Look below for lines that hold the string "penjabat" and copy each one.

(Saved entries)
---
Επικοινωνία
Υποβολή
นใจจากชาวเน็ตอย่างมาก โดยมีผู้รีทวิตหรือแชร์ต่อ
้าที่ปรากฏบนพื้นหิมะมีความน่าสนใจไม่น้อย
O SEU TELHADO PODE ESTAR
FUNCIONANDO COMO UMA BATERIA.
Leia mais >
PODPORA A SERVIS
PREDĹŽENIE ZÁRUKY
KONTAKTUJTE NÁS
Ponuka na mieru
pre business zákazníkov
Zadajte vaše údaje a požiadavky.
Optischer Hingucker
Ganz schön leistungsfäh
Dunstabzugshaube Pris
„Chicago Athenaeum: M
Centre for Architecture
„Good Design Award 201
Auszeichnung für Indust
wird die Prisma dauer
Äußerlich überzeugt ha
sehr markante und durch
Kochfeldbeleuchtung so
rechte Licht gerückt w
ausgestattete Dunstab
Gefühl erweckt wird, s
---
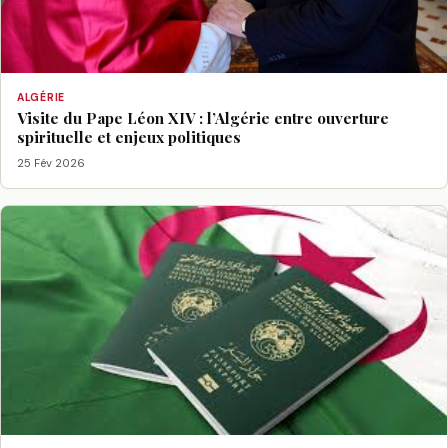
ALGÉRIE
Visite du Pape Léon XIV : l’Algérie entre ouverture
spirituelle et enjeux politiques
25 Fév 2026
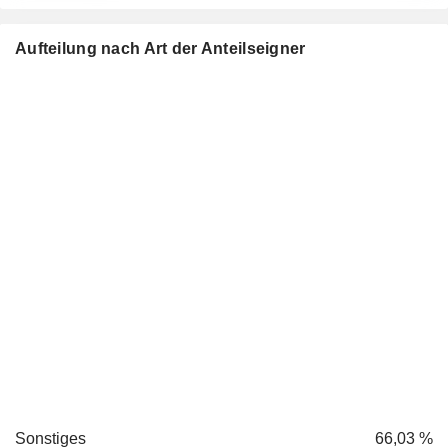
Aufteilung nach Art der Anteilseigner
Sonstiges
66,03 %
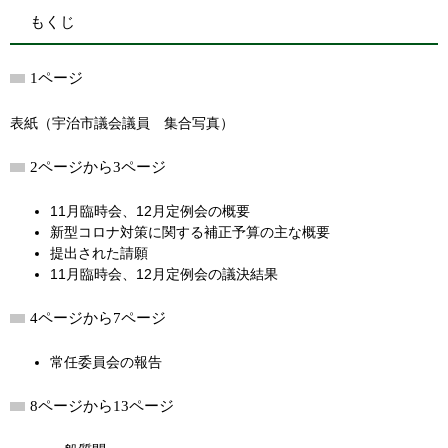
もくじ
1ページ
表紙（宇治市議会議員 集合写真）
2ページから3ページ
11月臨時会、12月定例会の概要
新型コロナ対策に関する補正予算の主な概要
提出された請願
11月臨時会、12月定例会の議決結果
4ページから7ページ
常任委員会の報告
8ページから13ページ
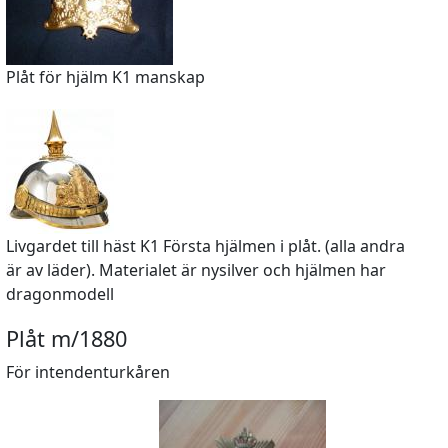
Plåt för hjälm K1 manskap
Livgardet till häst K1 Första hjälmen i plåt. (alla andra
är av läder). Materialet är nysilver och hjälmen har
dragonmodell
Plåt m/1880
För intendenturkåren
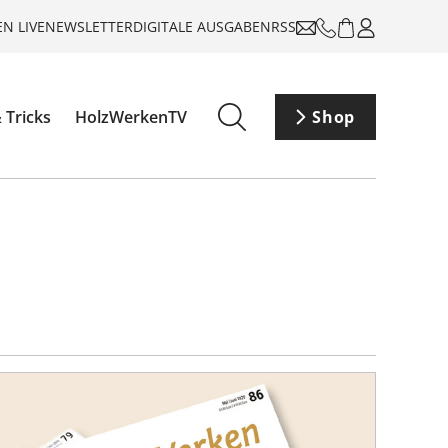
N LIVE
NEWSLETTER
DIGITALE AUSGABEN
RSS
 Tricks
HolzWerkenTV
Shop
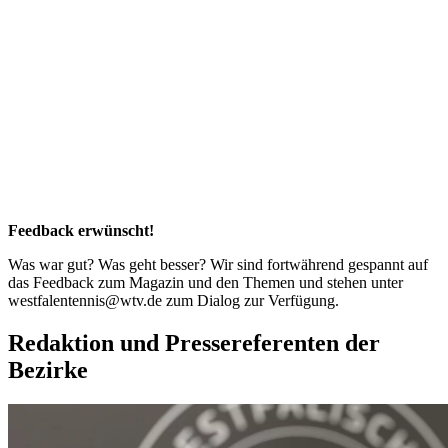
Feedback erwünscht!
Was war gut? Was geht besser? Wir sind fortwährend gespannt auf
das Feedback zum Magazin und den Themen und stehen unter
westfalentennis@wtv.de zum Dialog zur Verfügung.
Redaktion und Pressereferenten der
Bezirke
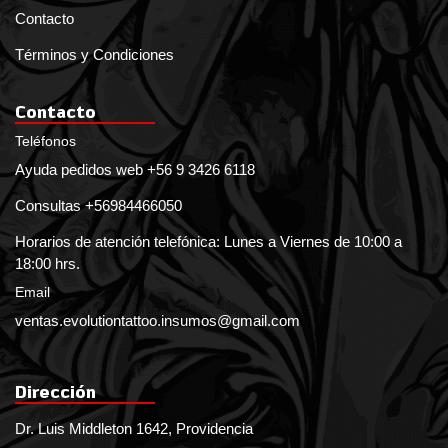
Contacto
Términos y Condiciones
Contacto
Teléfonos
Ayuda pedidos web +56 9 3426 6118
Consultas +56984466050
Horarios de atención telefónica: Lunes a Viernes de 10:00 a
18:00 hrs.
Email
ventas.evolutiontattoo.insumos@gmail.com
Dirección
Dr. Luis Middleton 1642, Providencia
---
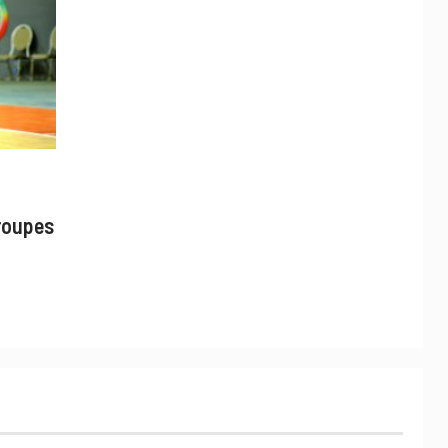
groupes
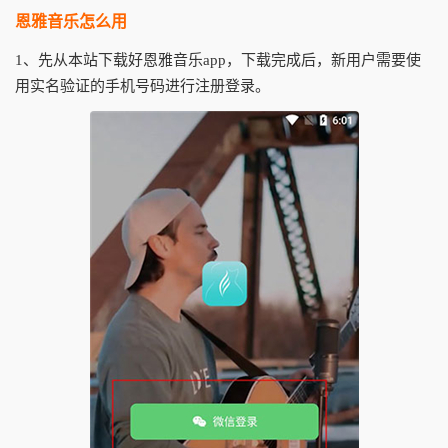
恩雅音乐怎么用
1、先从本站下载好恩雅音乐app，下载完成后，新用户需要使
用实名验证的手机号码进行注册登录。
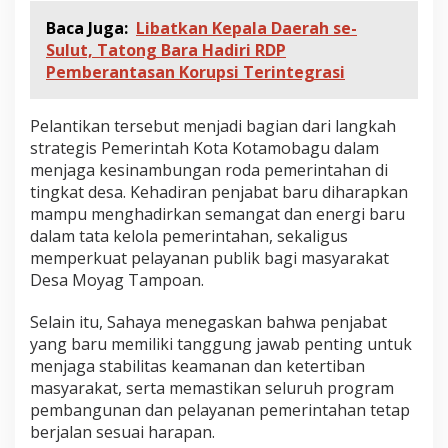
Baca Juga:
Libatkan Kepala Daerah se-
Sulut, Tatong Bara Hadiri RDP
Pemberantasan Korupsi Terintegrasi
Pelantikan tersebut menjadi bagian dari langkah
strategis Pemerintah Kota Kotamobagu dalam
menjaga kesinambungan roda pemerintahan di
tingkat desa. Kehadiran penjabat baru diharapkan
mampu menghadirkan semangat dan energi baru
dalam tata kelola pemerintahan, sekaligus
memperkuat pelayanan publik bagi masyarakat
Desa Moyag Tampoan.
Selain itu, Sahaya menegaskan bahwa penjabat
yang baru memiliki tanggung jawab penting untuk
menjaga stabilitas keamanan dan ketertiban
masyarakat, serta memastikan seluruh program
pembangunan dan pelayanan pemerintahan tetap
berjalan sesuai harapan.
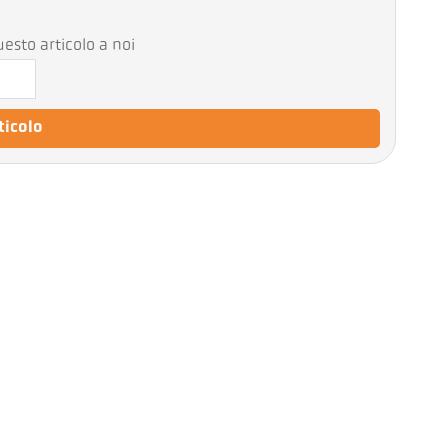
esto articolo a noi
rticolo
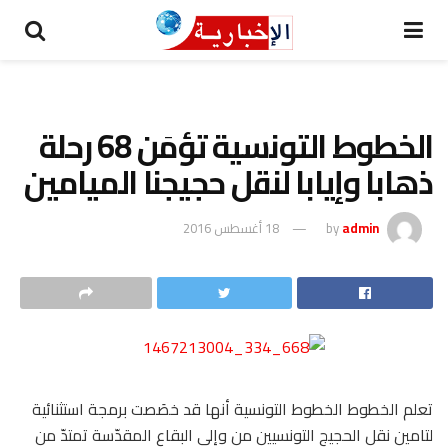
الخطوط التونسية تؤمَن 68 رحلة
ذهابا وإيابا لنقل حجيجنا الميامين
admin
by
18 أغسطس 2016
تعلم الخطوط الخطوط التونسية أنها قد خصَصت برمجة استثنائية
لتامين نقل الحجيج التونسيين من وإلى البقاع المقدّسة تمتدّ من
---
RESPONSE »
tingkat desa. Kehadiran penjabat baru diharapkan
Selain itu, Sahaya menegaskan bahwa penjabat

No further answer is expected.